Its curator, Monika Fabijanska, an art historian, began researching the exhibition in 2015, after seeing an image of Carolee Thea’s sculpture “Sabine Woman” (1991), which depicts a group of men constructed from chicken wire surrounding and assaulting a woman (it’s in the John Jay show). She asked Ms. Thea where the work had been shown, and the artist said it had never been displayed publicly.
“I was thinking, ‘Why have I never seen anything like that?’” Ms. Fabijanska said. “Or, if this wasn’t shown, maybe there are other artworks that were not shown, that we don’t know.”
As Ms. Thea acknowledges in the catalog for “The Un-Heroic Act,” times have changed. Rape appears more frequently in culture, but often it is treated as a graphic plot point (think “Game of Thrones”) or as some kind of precursor to romance, rather than a subject worth considering on its own.
The feminist writer Susan Brownmiller labeled this phenomenon “heroic rape,” a term Ms. Fabijanska’s title upends. In art history, men made paintings of mythical and biblical rapes — of Europa and the Sabines, for example — that glorified and aestheticized sexual violence, with the women shown as nude, erotic objects, sometimes coy and smiling.
By contrast, women are the authors and subjects in “The Un-Heroic Act,” and their treatment of rape focuses on effects and feelings rather than flesh. The artists “are trying to show the complexity of what happens with the human psyche after such an act, rather than present the drastic scene,” Ms. Fabijanska said. In this way, they’re direct descendants of Gentileschi, who is represented in the exhibition by Kathleen Gilje’s fictional underpainting that maps her interpretation of the Baroque artist’s rape experience onto Gentileschi’s 1610 rendering of “Susanna and the Elders,” which depicts a naked, distressed Susanna trying to deflect two whispering, leering men.
The show does contain some of the elements we’ve come to associate with the topic: blood and nudity, notably in Ana Mendieta’s reenacted “Rape Scene” (1973); and testimony, as in the text accompanying Jennifer Karady’s dreamlike photograph of a female soldier who was raped in the United States military and Bang Geul Han’s mesmerizing animation of survivors’ tweets after the release of the infamous Donald Trump “Access Hollywood” tape.
But there’s also, surprisingly, abstraction. Sonya Kelliher-Combs’s “Guarded Secrets” (2015) is a collection of cell-like sculptures made from sheep rawhide and porcupine quills that look both delicate and threatening. Senga Nengudi’s “R.S.V.P. Revisited — Underwire” (1977/2004) tacitly suggests violence by twisting stuffed pantyhose into circles and pulling them through metal coils to form breastlike bulges.

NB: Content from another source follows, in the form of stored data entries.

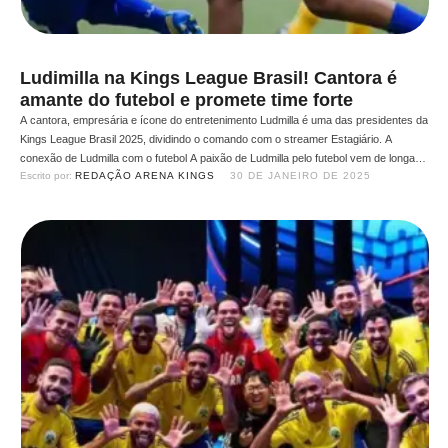
Ludimilla na Kings League Brasil! Cantora é
amante do futebol e promete time forte
A cantora, empresária e ícone do entretenimento Ludmilla é uma das presidentes da
Kings League Brasil 2025, dividindo o comando com o streamer Estagiário. A
conexão de Ludmilla com o futebol A paixão de Ludmilla pelo futebol vem de longa
Escrito por: 
REDAÇÃO ARENA KINGS
30 DE JANEIRO DE 2025
data. Desde a infância, sonhava em ser jogadora e chegou a treinar nas categorias
de …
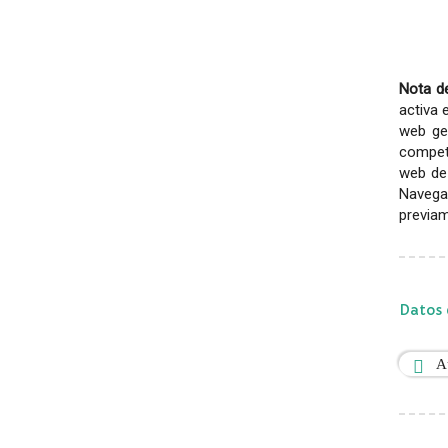
Nota de
activa 
web gen
competi
web de 
Navega
previam
Datos 
A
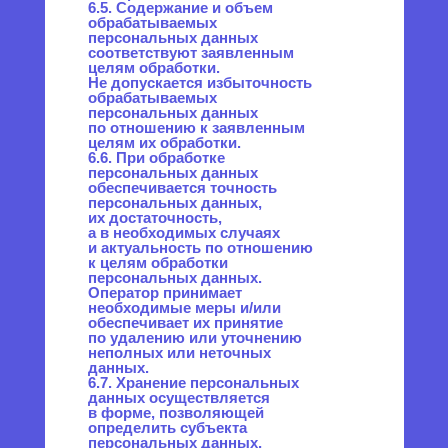
9.6. Осуществляется обработка
персональных данных, доступ
неограниченного круга лиц
к которым предоставлен
субъектом персональных
данных либо по его просьбе
(далее — общедоступные
персональные данные).
9.7. Осуществляется обработка
персональных данных,
подлежащих опубликованию
или обязательному раскрытию
в соответствии
с федеральным законом.
10. Порядок сбора, хранения,
передачи и других видов
обработки персональных
данных
Безопасность персональных
данных, которые
обрабатываются Оператором,
обеспечивается путем
реализации правовых,
организационных
и технических мер,
необходимых для
выполнения в полном объеме
требований действующего
законодательства в области
защиты персональных
данных.
10.1. Оператор обеспечивает
сохранность персональных
данных и принимает все
возможные меры,
исключающие доступ
к персональным данным
неуполномоченных лиц.
10.2. Персональные данные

Even when the works focus on the artist-survivors and their stories, the approach is markedly different from the spectacle of watching a woman testify in public. In the unnerving video “Electronic Diary Part III: First Person Plural” (1988), Lynn Hershman Leeson confronts her childhood abuse through the use of metaphors and psychoanalysis, and by whispering, repeatedly, that she was told never to talk about it.
In Ms. Ramos-Chapman’s film “And Nothing Happened” (2016), which is just as unsettling, the rape is discussed only briefly and clinically, as one more moment that makes up the quotidian aftermath of survival: A disembodied bureaucratic voice offers to assist the subject (played by Ms. Ramos-Chapman) by paying medical and counseling bills. Meanwhile, a mother’s touch feels like an intrusion.
“The Un-Heroic Act,” in its nuanced way, reflects a world in which sexual violence is simultaneously traumatic and ubiquitous, singular yet commonplace. It demonstrates what art can do so uniquely: move beyond the negotiation of facts to an embrace of deeper truths, and new conversations about them.